(Stored data entries)
---*---

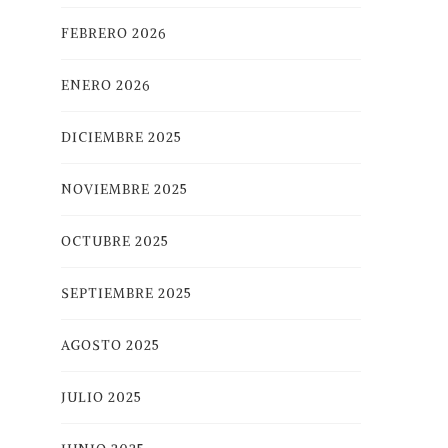
FEBRERO 2026
ENERO 2026
DICIEMBRE 2025
NOVIEMBRE 2025
OCTUBRE 2025
SEPTIEMBRE 2025
AGOSTO 2025
JULIO 2025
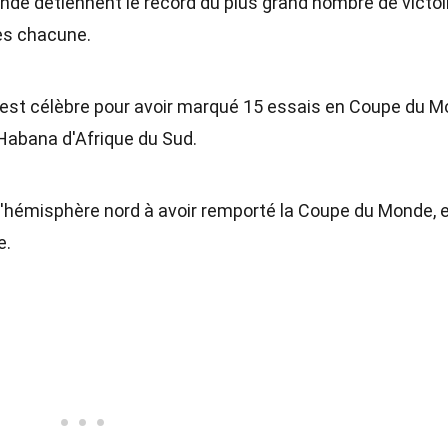
ande détiennent le record du plus grand nombre de victoi
res chacune.
 est célèbre pour avoir marqué 15 essais en Coupe du M
 Habana d'Afrique du Sud.
e l'hémisphère nord à avoir remporté la Coupe du Monde, 
e.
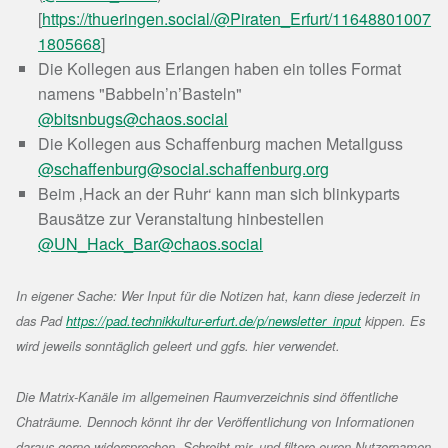
[
https://thueringen.social/@Piraten_Erfurt/11648801007
1805668
]
Die Kollegen aus Erlangen haben ein tolles Format
namens "Babbeln’n’Basteln"
@bitsnbugs@chaos.social
Die Kollegen aus Schaffenburg machen Metallguss
@schaffenburg@social.schaffenburg.org
Beim ‚Hack an der Ruhr‘ kann man sich blinkyparts
Bausätze zur Veranstaltung hinbestellen
@UN_Hack_Bar@chaos.social
In eigener Sache: Wer Input für die Notizen hat, kann diese jederzeit in
das Pad
https://pad.technikkultur-erfurt.de/p/newsletter_input
kippen. Es
wird jeweils sonntäglich geleert und ggfs. hier verwendet.
Die Matrix-Kanäle im allgemeinen Raumverzeichnis sind öffentliche
Chaträume. Dennoch könnt ihr der Veröffentlichung von Informationen
daraus gerne widersprechen. Schreibt mir, und filtere euren Nutzernamen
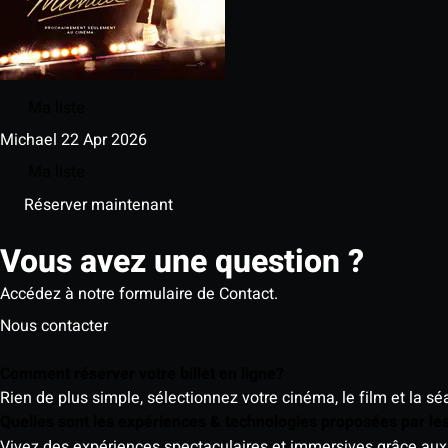
Ma liste
Michael
22 Apr 2026
Ma liste
Réserver maintenant
Vous avez une question ?
Accédez à notre formulaire de Contact.
Nous contacter
Comment réserver votre billet en ligne?
Rien de plus simple, sélectionnez votre cinéma, le film et la s
Quelles sont les expériences & technologies proposées par l
Vivez des expériences spectaculaires et immersives grâce aux 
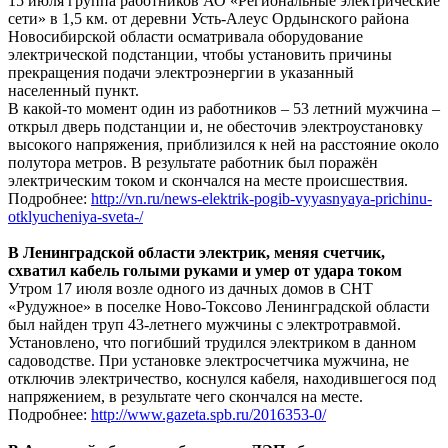
15 июля группа работников АО «Региональные электрические
сети» в 1,5 км. от деревни Усть-Алеус Ордынского района
Новосибирской области осматривала оборудование
электрической подстанции, чтобы установить причины
прекращения подачи электроэнергии в указанный
населенный пункт.
В какой-то момент один из работников – 53 летний мужчина –
открыл дверь подстанции и, не обесточив электроустановку
высокого напряжения, приблизился к ней на расстояние около
полутора метров. В результате работник был поражён
электрическим током и скончался на месте происшествия.
Подробнее:
http://vn.ru/news-elektrik-pogib-vyyasnyaya-prichinu-
otklyucheniya-sveta-/
В Ленинградской области электрик, меняя счетчик,
схватил кабель голыми руками и умер от удара током
Утром 17 июля возле одного из дачных домов в СНТ
«Рудужное» в поселке Ново-Токсово Ленинградской области
был найден труп 43-летнего мужчины с электротравмой.
Установлено, что погибший трудился электриком в данном
садоводстве. При установке электросчетчика мужчина, не
отключив электричество, коснулся кабеля, находившегося под
напряжением, в результате чего скончался на месте.
Подробнее:
http://www.gazeta.spb.ru/2016353-0/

---*---

__Work instruction__
Copy out the lines above from the line containing "SEPTIEMBRE 2025" through the line containing "высокого напряжения, приблизился", exactly, and keep the pictures out.

__Answer section__
SEPTIEMBRE 2025
AGOSTO 2025
JULIO 2025
ande détiennent le record du plus grand nombre de victoi
res chacune.
 est célèbre pour avoir marqué 15 essais en Coupe du M
 Habana d'Afrique du Sud.
e l'hémisphère nord à avoir remporté la Coupe du Monde, 
e.
[
https://thueringen.social/@Piraten_Erfurt/11648801007
1805668
]
Die Kollegen aus Erlangen haben ein tolles Format
namens "Babbeln’n’Basteln"
@bitsnbugs@chaos.social
Die Kollegen aus Schaffenburg machen Metallguss
@schaffenburg@social.schaffenburg.org
Beim ‚Hack an der Ruhr‘ kann man sich blinkyparts
Bausätze zur Veranstaltung hinbestellen
@UN_Hack_Bar@chaos.social
In eigener Sache: Wer Input für die Notizen hat, kann diese jederzeit in
das Pad
https://pad.technikkultur-erfurt.de/p/newsletter_input
kippen. Es
wird jeweils sonntäglich geleert und ggfs. hier verwendet.
Die Matrix-Kanäle im allgemeinen Raumverzeichnis sind öffentliche
Chaträume. Dennoch könnt ihr der Veröffentlichung von Informationen
daraus gerne widersprechen. Schreibt mir, und filtere euren Nutzernamen
Ma liste
Michael
22 Apr 2026
Ma liste
Réserver maintenant
Vous avez une question ?
Accédez à notre formulaire de Contact.
Nous contacter
Comment réserver votre billet en ligne?
Rien de plus simple, sélectionnez votre cinéma, le film et la s
Quelles sont les expériences & technologies proposées par l
Vivez des expériences spectaculaires et immersives grâce aux 
15 июля группа работников АО «Региональные электрические
сети» в 1,5 км. от деревни Усть-Алеус Ордынского района
Новосибирской области осматривала оборудование
электрической подстанции, чтобы установить причины
прекращения подачи электроэнергии в указанный
населенный пункт.
В какой-то момент один из работников – 53 летний мужчина –
открыл дверь подстанции и, не обесточив электроустановку
высокого напряжения, приблизился к ней на расстояние около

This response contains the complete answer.